The taste of Crown Royal Scotch Whisky has won many awards. This unique alcoholic beverage is made from grain grown in the Canadian province of Manitoba. It is aged in oak casks in the distillery’s warehouses, which occupies a huge area near Lake Winnipeg. The distiller observes strict standards in order to produce a modern whisky of the same quality as the first batch, which was a gift to the English monarchs.
Meaning and History
The emergence of the Crown Royal brand was preceded by amazing events related to the royal tour. As far as is known, King George VI and his wife were the first British royalty to go to Canada. A local businessman appreciated their adventurism and decided to give the monarchs a valuable gift – blended whisky of his own making. He already had experience in making alcoholic drinks, but the businessman wanted to create something unique, and that is why he tried hundreds of blends with different proportions of ingredients. The resulting alcohol was poured into crystal decanters, which filled ten cases.
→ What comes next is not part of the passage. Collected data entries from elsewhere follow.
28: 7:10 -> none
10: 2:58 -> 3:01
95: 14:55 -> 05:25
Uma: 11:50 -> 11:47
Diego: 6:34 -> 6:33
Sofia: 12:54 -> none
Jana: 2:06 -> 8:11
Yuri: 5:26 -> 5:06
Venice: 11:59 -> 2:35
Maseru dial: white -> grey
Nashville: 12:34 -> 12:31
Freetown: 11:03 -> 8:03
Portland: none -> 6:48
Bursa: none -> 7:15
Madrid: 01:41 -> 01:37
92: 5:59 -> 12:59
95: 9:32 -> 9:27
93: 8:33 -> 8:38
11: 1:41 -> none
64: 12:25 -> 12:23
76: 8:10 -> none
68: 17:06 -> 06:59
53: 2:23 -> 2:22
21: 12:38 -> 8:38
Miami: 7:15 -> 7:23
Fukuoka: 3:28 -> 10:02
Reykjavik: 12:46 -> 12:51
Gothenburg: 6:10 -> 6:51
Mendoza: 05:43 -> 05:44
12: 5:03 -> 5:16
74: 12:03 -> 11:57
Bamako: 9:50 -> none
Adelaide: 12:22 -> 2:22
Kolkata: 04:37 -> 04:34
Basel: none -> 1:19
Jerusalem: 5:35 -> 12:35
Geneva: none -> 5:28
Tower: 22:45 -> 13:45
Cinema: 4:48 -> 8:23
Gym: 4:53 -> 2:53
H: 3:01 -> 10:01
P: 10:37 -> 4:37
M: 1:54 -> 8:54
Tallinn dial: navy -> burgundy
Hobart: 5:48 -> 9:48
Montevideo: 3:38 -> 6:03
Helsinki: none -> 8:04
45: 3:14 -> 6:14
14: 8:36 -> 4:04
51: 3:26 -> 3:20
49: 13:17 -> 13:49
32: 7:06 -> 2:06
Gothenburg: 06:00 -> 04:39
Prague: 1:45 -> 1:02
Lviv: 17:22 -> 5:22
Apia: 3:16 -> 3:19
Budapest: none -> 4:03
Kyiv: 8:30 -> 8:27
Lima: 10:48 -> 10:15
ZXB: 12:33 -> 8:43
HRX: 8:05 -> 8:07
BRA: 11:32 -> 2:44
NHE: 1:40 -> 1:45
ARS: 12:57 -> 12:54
This recipe became the basis for the Crown Royal whiskey when the fame of the royal drink went so far that the entrepreneur had to launch it into mass production. The first batch came into stores in the 1960s. The product was recognizable by its distinctive logo with the image of a crown on the cushion and by the subtle italic inscription. The design was developed to match the elegant shape of the bottle.
In the 2000s, the trademark was modernized by graphic artist Chris Mitchell, who ran his studio, Epic Icons. He redid the crown, making it more colorful and adding a three-dimensional effect by combining several golds, red, and purple shades. The logo is still in use today to remind Crown Royal’s glorious past.
The main visual symbol of the whisky is the crown on the cushion. These elements reflect the brand’s historical heritage, which was created for the king and queen of Great Britain. They look luxurious to match the high status of royalty. The crown has a gold frame embellished with precious stones. The cushion is not simple either – it is decorated with gold embroidery and tassels.
Chris Mitchell managed to turn an ordinary pictorial icon into a symbol of luxury, using simple graphic tools. He slightly changed the colors and shape of the emblem, giving it a truly royal look.
Font and Colors of the Emblem
The Crown Royal lettering is as part of the logo as the design. It is in italics and looks like handwritten text. A similar typeface can be found in the Kuenstler Script family, first appearing in 1902. It is a type of Roundhand calligraphy with contrasting strokes. But the Crown Royal has bolder letters, which were made for better readability.
The color palette contains red, gold and magenta. Such a combination is reminiscent of the colors of a whiskey gift box designed for monarchical persons. As far as we know, the entrepreneur put the decanters in individual purple bags with gold embroidery. And red was added to emphasize the noble origin of the drink.